- _What is expected_
The whole listing below should be retyped exactly, without any images.

--------------------------------------------------

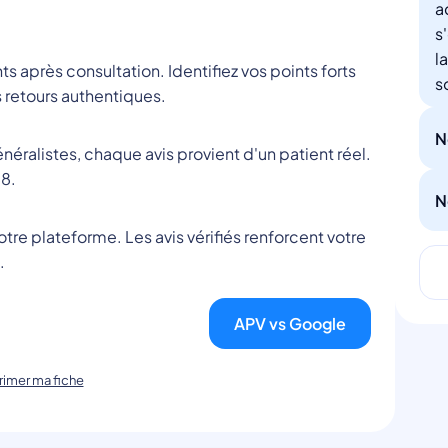
a
s
l
nts après consultation. Identifiez vos points forts
s
 retours authentiques.
N
éralistes, chaque avis provient d'un patient réel.
8.
N
tre plateforme. Les avis vérifiés renforcent votre
.
APV vs Google
imer ma fiche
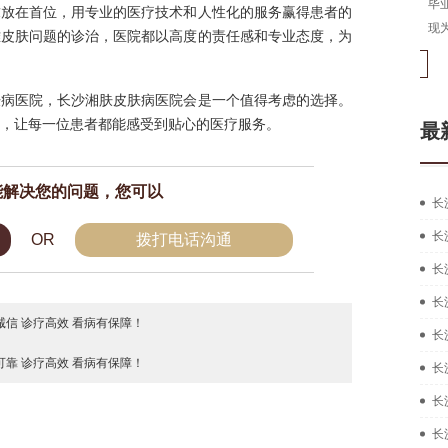
长沙湘肤皮肤病医院医生，从事皮肤病临床工作多年，
毕业
求放在首位，用专业的医疗技术和人性化的服务赢得患者的
拥有扎实的中西医结合治疗皮肤疑难...
[详细]
现为
难皮肤问题的诊治，医院都以高度的责任感和专业态度，为
在线咨询
预约挂号
肤病医院，长沙湘肤皮肤病医院会是一个值得考虑的选择。
，让每一位患者都能感受到贴心的医疗服务。
最
能解决您的问题，您可以
长
长
OR
拨打电话沟通
长
长
信 诊疗高效 看病有保障！
长
靠 诊疗高效 看病有保障！
长
长
长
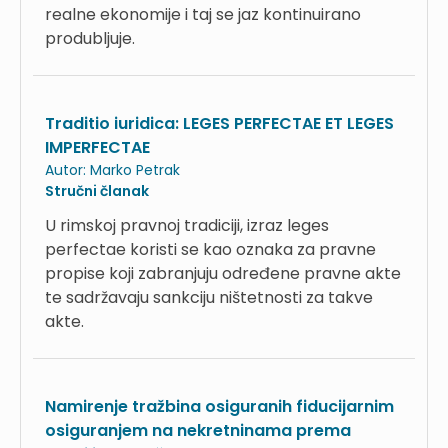
realne ekonomije i taj se jaz kontinuirano
produbljuje.
Traditio iuridica: LEGES PERFECTAE ET LEGES
IMPERFECTAE
Autor:
Marko Petrak
Stručni članak
U rimskoj pravnoj tradiciji, izraz leges
perfectae koristi se kao oznaka za pravne
propise koji zabranjuju određene pravne akte
te sadržavaju sankciju ništetnosti za takve
akte.
Namirenje tražbina osiguranih fiducijarnim
osiguranjem na nekretninama prema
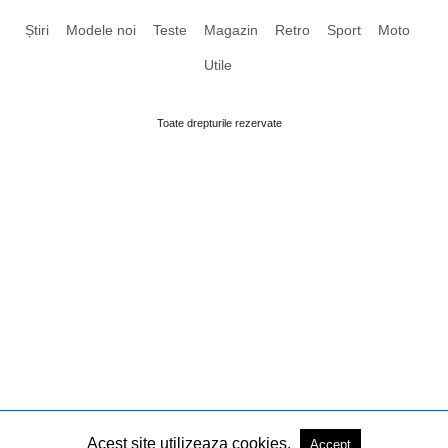
Știri
Modele noi
Teste
Magazin
Retro
Sport
Moto
Utile
Toate drepturile rezervate
Acest site utilizeaza cookies.
Accept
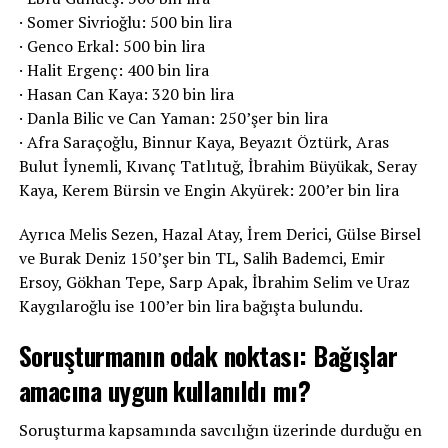
· Somer Sivrioğlu: 500 bin lira
· Genco Erkal: 500 bin lira
· Halit Ergenç: 400 bin lira
· Hasan Can Kaya: 320 bin lira
· Danla Bilic ve Can Yaman: 250’şer bin lira
· Afra Saraçoğlu, Binnur Kaya, Beyazıt Öztürk, Aras
Bulut İynemli, Kıvanç Tatlıtuğ, İbrahim Büyükak, Seray
Kaya, Kerem Bürsin ve Engin Akyürek: 200’er bin lira
Ayrıca Melis Sezen, Hazal Atay, İrem Derici, Gülse Birsel
ve Burak Deniz 150’şer bin TL, Salih Bademci, Emir
Ersoy, Gökhan Tepe, Sarp Apak, İbrahim Selim ve Uraz
Kaygılaroğlu ise 100’er bin lira bağışta bulundu.
Soruşturmanın odak noktası: Bağışlar
amacına uygun kullanıldı mı?
Soruşturma kapsamında savcılığın üzerinde durduğu en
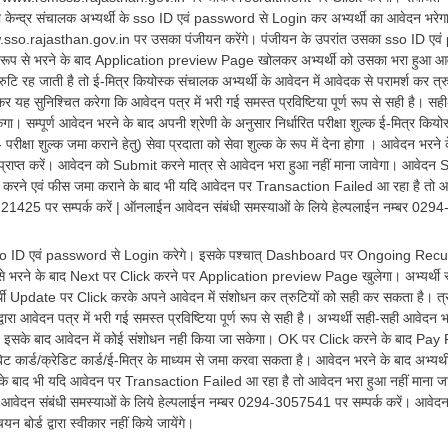
ा केन्द्र संचालक अभ्यर्थी के sso ID एवं password से Login कर अभ्यर्थी का आवेदन भर
so.rajasthan.gov.in पर उसका पंजीयन करेंगे। पंजीयन के उपरांत उसका sso ID एवं pa
ण रूप से भरने के बाद Application preview Page खोलकर अभ्यर्थी को उसका भरा हुआ आवेदन
्रुटि रह जाती है तो ई-मित्र कियोस्क संचालक अभ्यर्थी के आवेदन में आवेदक से परामर्श कर त
यह सुनिश्चित करेगा कि आवेदन पत्र में भरी गई समस्त प्रविष्टिया पूर्ण रूप से सही है।
ा। सम्पूर्ण आवेदन भरने के बाद अपनी श्रेणी के अनुसार निर्धारित परीक्षा शुल्क ई-मित्र कियो
- परीक्षा शुल्क जमा कराने हेतु) सेवा प्रदाता को सेवा शुल्क के रूप में देना होगा । आवेदन भर
प्राप्त करें। आवेदन को Submit करने मात्र से आवेदन भरा हुआ नहीं माना जावेगा। आवेद
ने एवं फीस जमा कराने के बाद भी यदि आवेदन पर Transaction Failed आ रहा है तो आवेदन 
425 पर सम्पर्क करें | ऑनलाईन आवेदन संबंधी समस्याओं के लिये हेल्पलाईन नम्बर 0294-
sso ID एवं password से Login करेगे। इसके पश्चात् Dashboard पर Ongoing Recuir 
 से भरने के बाद Next पर Click करने पर Application preview Page खुलेगा। अभ्यर्थी स्वय
र्थी Update पर Click करके अपने आवेदन में संशोधन कर त्रुटियों को सही कर सकता है। त
्वारा आवेदन पत्र में भरी गई समस्त प्रविष्टिया पूर्ण रूप से सही है। अभ्यर्थी सही-सही
 इसके बाद आवेदन में कोई संशोधन नही किया जा सकेगा। OK पर Click करने के बाद Pay Fees
िट कार्ड/क्रेडिट कार्ड/ई-मित्र के माध्यम से जमा करवा सकता है। आवेदन भरने के बाद अभ्यर
के बाद भी यदि आवेदन पर Transaction Failed आ रहा है तो आवेदन भरा हुआ नहीं माना जा
वेदन संबंधी समस्याओं के लिये हेल्पलाईन नम्बर 0294-3057541 पर सम्पर्क करें। आवेदन की
न बोर्ड द्वारा स्वीकार नहीं किये जायेंगे।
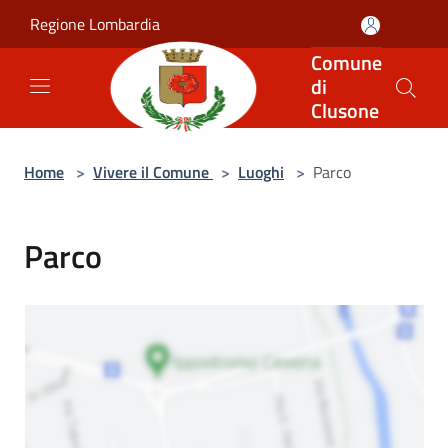
Salta al contenuto principale
Regione Lombardia
Comune
di
Clusone
Home
>
Vivere il Comune
>
Luoghi
>
Parco
Parco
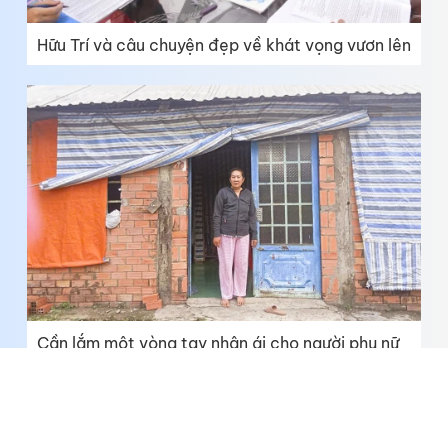
Hữu Trí và câu chuyện đẹp về khát vọng vươn lên
Cần lắm một vòng tay nhân ái cho người phụ nữ
nghèo mắc ung thư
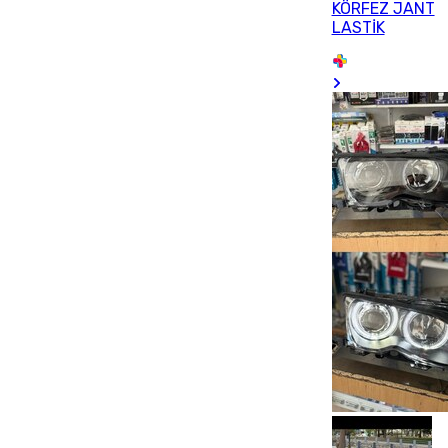
KÖRFEZ JANT
LASTİK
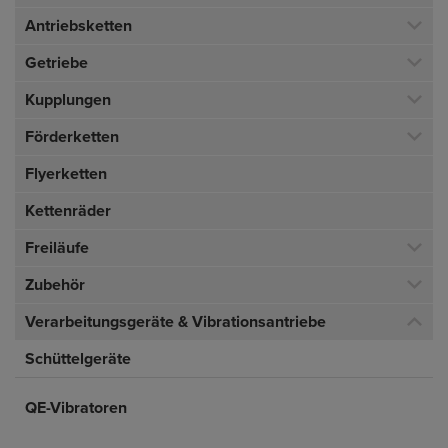
Antriebsketten
Getriebe
Kupplungen
Förderketten
Flyerketten
Kettenräder
Freiläufe
Zubehör
Verarbeitungsgeräte & Vibrationsantriebe
Schüttelgeräte
QE-Vibratoren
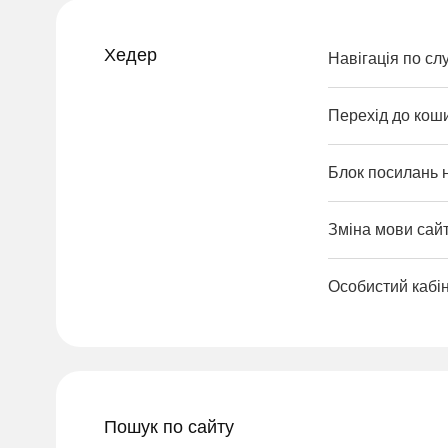
Хедер
Навігація по сл
Перехід до кош
Блок посилань 
Зміна мови сайт
Особистий кабі
Пошук по сайту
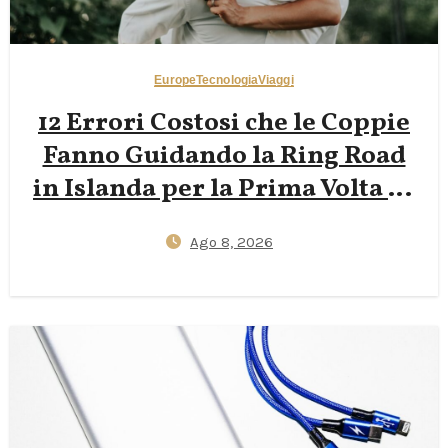
Europe
Tecnologia
Viaggi
12 Errori Costosi che le Coppie
Fanno Guidando la Ring Road
in Islanda per la Prima Volta —
Lacune nell’Assicurazione
Ago 8, 2026
contro il Vento, Stress dei Ponti
a Una Corsia e Sorprese sui
Prezzi dei Camper 2026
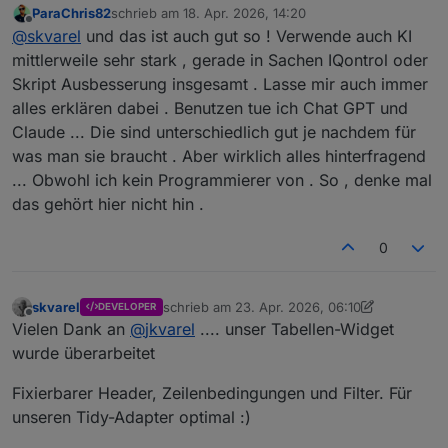
ParaChris82
schrieb am
18. Apr. 2026, 14:20
Hier hat Copilot auch den größten Teil übernommen.
zuletzt editiert von
Offline
@
skvarel
und das ist auch gut so ! Verwende auch KI
Von einem Script zu einem Adapter ist mit KI nur noch
ein Katzensprung.
mittlerweile sehr stark , gerade in Sachen IQontrol oder
Skript Ausbesserung insgesamt . Lasse mir auch immer
alles erklären dabei . Benutzen tue ich Chat GPT und
Claude ... Die sind unterschiedlich gut je nachdem für
was man sie braucht . Aber wirklich alles hinterfragend
... Obwohl ich kein Programmierer von . So , denke mal
das gehört hier nicht hin .
0
skvarel
schrieb am
23. Apr. 2026, 06:10
DEVELOPER
zuletzt editiert von skvarel
Offline
Vielen Dank an
@
jkvarel
.... unser Tabellen-Widget
wurde überarbeitet
Fixierbarer Header, Zeilenbedingungen und Filter. Für
unseren Tidy-Adapter optimal :)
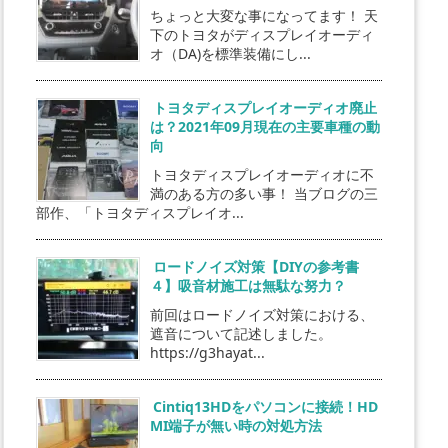
ちょっと大変な事になってます！ 天
下のトヨタがディスプレイオーディ
オ（DA)を標準装備にし...
トヨタディスプレイオーディオ廃止
は？2021年09月現在の主要車種の動
向
トヨタディスプレイオーディオに不
満のある方の多い事！ 当ブログの三
部作、「トヨタディスプレイオ...
ロードノイズ対策【DIYの参考書
４】吸音材施工は無駄な努力？
前回はロードノイズ対策における、
遮音について記述しました。
https://g3hayat...
Cintiq13HDをパソコンに接続！HD
MI端子が無い時の対処方法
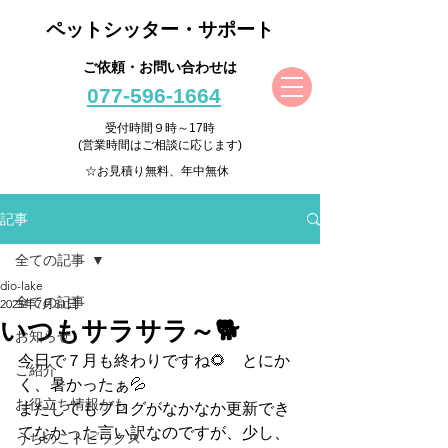
ペットシッター・サポート
ご依頼・お問い合わせは
077-596-1664
受付時間９時～17時
(営業時間はご相談に応じます)
☆お見積り無料、年中無休
記事
全ての記事
dio-lake
全ての記事
2025年7月31日
いつもサラサラ～🐕
お知らせ
今日で７月も終わりですね🌻　とにか
ご紹介
く、暑かったぁ💦
お役立ち情報かも
またしてもブログがなかなか更新でき
てなかった言い訳なのですが、少し、
うちのこトピックス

--------------------------------------------------

- _Answer section_
a
s
l
nts après consultation. Identifiez vos points forts
s
 retours authentiques.
N
éralistes, chaque avis provient d'un patient réel.
8.
N
tre plateforme. Les avis vérifiés renforcent votre
.
APV vs Google
imer ma fiche
长沙湘肤皮肤病医院医生，从事皮肤病临床工作多年，
毕业
求放在首位，用专业的医疗技术和人性化的服务赢得患者的
拥有扎实的中西医结合治疗皮肤疑难...
[详细]
现为
难皮肤问题的诊治，医院都以高度的责任感和专业态度，为
在线咨询
预约挂号
肤病医院，长沙湘肤皮肤病医院会是一个值得考虑的选择。
，让每一位患者都能感受到贴心的医疗服务。
最
能解决您的问题，您可以
长
长
OR
拨打电话沟通
长
长
信 诊疗高效 看病有保障！
长
靠 诊疗高效 看病有保障！
长
长
长
realne ekonomije i taj se jaz kontinuirano
produbljuje.
Traditio iuridica: LEGES PERFECTAE ET LEGES
IMPERFECTAE
Autor:
Marko Petrak
Stručni članak
U rimskoj pravnoj tradiciji, izraz leges
perfectae koristi se kao oznaka za pravne
propise koji zabranjuju određene pravne akte
te sadržavaju sankciju ništetnosti za takve
akte.
Namirenje tražbina osiguranih fiducijarnim
osiguranjem na nekretninama prema
Știri
Modele noi
Teste
Magazin
Retro
Sport
Moto
Utile
Toate drepturile rezervate
Acest site utilizeaza cookies.
Accept
· Somer Sivrioğlu: 500 bin lira
· Genco Erkal: 500 bin lira
· Halit Ergenç: 400 bin lira
· Hasan Can Kaya: 320 bin lira
· Danla Bilic ve Can Yaman: 250’şer bin lira
· Afra Saraçoğlu, Binnur Kaya, Beyazıt Öztürk, Aras
Bulut İynemli, Kıvanç Tatlıtuğ, İbrahim Büyükak, Seray
Kaya, Kerem Bürsin ve Engin Akyürek: 200’er bin lira
Ayrıca Melis Sezen, Hazal Atay, İrem Derici, Gülse Birsel
ve Burak Deniz 150’şer bin TL, Salih Bademci, Emir
Ersoy, Gökhan Tepe, Sarp Apak, İbrahim Selim ve Uraz
Kaygılaroğlu ise 100’er bin lira bağışta bulundu.
Soruşturmanın odak noktası: Bağışlar
amacına uygun kullanıldı mı?
Soruşturma kapsamında savcılığın üzerinde durduğu en
ा केन्द्र संचालक अभ्यर्थी के sso ID एवं password से Login कर अभ्यर्थी का आवेदन भर
so.rajasthan.gov.in पर उसका पंजीयन करेंगे। पंजीयन के उपरांत उसका sso ID एवं pa
ण रूप से भरने के बाद Application preview Page खोलकर अभ्यर्थी को उसका भरा हुआ आवेदन
्रुटि रह जाती है तो ई-मित्र कियोस्क संचालक अभ्यर्थी के आवेदन में आवेदक से परामर्श कर त
यह सुनिश्चित करेगा कि आवेदन पत्र में भरी गई समस्त प्रविष्टिया पूर्ण रूप से सही है।
ा। सम्पूर्ण आवेदन भरने के बाद अपनी श्रेणी के अनुसार निर्धारित परीक्षा शुल्क ई-मित्र कियो
- परीक्षा शुल्क जमा कराने हेतु) सेवा प्रदाता को सेवा शुल्क के रूप में देना होगा । आवेदन भर
प्राप्त करें। आवेदन को Submit करने मात्र से आवेदन भरा हुआ नहीं माना जावेगा। आवेद
ने एवं फीस जमा कराने के बाद भी यदि आवेदन पर Transaction Failed आ रहा है तो आवेदन 
425 पर सम्पर्क करें | ऑनलाईन आवेदन संबंधी समस्याओं के लिये हेल्पलाईन नम्बर 0294-
sso ID एवं password से Login करेगे। इसके पश्चात् Dashboard पर Ongoing Recuir 
 से भरने के बाद Next पर Click करने पर Application preview Page खुलेगा। अभ्यर्थी स्वय
र्थी Update पर Click करके अपने आवेदन में संशोधन कर त्रुटियों को सही कर सकता है। त
्वारा आवेदन पत्र में भरी गई समस्त प्रविष्टिया पूर्ण रूप से सही है। अभ्यर्थी सही-सही
 इसके बाद आवेदन में कोई संशोधन नही किया जा सकेगा। OK पर Click करने के बाद Pay Fees
िट कार्ड/क्रेडिट कार्ड/ई-मित्र के माध्यम से जमा करवा सकता है। आवेदन भरने के बाद अभ्यर
के बाद भी यदि आवेदन पर Transaction Failed आ रहा है तो आवेदन भरा हुआ नहीं माना जा
वेदन संबंधी समस्याओं के लिये हेल्पलाईन नम्बर 0294-3057541 पर सम्पर्क करें। आवेदन की
न बोर्ड द्वारा स्वीकार नहीं किये जायेंगे।
Salta al contenuto principale
Regione Lombardia
Comune
di
Clusone
Home
>
Vivere il Comune
>
Luoghi
>
Parco
Parco
Hữu Trí và câu chuyện đẹp về khát vọng vươn lên
Cần lắm một vòng tay nhân ái cho người phụ nữ
nghèo mắc ung thư
KÖRFEZ JANT
LASTİK
Antriebsketten
Getriebe
Kupplungen
Förderketten
Flyerketten
Kettenräder
Freiläufe
Zubehör
Verarbeitungsgeräte & Vibrationsantriebe
Schüttelgeräte
QE-Vibratoren
Хедер
Навігація по сл
Перехід до кош
Блок посилань 
Зміна мови сайт
Особистий кабі
Пошук по сайту
Europe
Tecnologia
Viaggi
12 Errori Costosi che le Coppie
Fanno Guidando la Ring Road
in Islanda per la Prima Volta —
Lacune nell’Assicurazione
Ago 8, 2026
contro il Vento, Stress dei Ponti
a Una Corsia e Sorprese sui
Prezzi dei Camper 2026
ParaChris82
schrieb am
18. Apr. 2026, 14:20
Hier hat Copilot auch den größten Teil übernommen.
zuletzt editiert von
Offline
@
skvarel
und das ist auch gut so ! Verwende auch KI
Von einem Script zu einem Adapter ist mit KI nur noch
ein Katzensprung.
mittlerweile sehr stark , gerade in Sachen IQontrol oder
Skript Ausbesserung insgesamt . Lasse mir auch immer
alles erklären dabei . Benutzen tue ich Chat GPT und
Claude ... Die sind unterschiedlich gut je nachdem für
was man sie braucht . Aber wirklich alles hinterfragend
... Obwohl ich kein Programmierer von . So , denke mal
das gehört hier nicht hin .
0
skvarel
schrieb am
23. Apr. 2026, 06:10
DEVELOPER
zuletzt editiert von skvarel
Offline
Vielen Dank an
@
jkvarel
.... unser Tabellen-Widget
wurde überarbeitet
Fixierbarer Header, Zeilenbedingungen und Filter. Für
unseren Tidy-Adapter optimal :)
ちょっと大変な事になってます！ 天
下のトヨタがディスプレイオーディ
オ（DA)を標準装備にし...
トヨタディスプレイオーディオ廃止
は？2021年09月現在の主要車種の動
向
トヨタディスプレイオーディオに不
満のある方の多い事！ 当ブログの三
部作、「トヨタディスプレイオ...
ロードノイズ対策【DIYの参考書
４】吸音材施工は無駄な努力？
前回はロードノイズ対策における、
遮音について記述しました。
https://g3hayat...
Cintiq13HDをパソコンに接続！HD
MI端子が無い時の対処方法
ペットシッター・サポート
ご依頼・お問い合わせは
077-596-1664
受付時間９時～17時
(営業時間はご相談に応じます)
☆お見積り無料、年中無休
記事
全ての記事
dio-lake
全ての記事
2025年7月31日
いつもサラサラ～🐕
お知らせ
今日で７月も終わりですね🌻　とにか
ご紹介
く、暑かったぁ💦
お役立ち情報かも
またしてもブログがなかなか更新でき
てなかった言い訳なのですが、少し、
うちのこトピックス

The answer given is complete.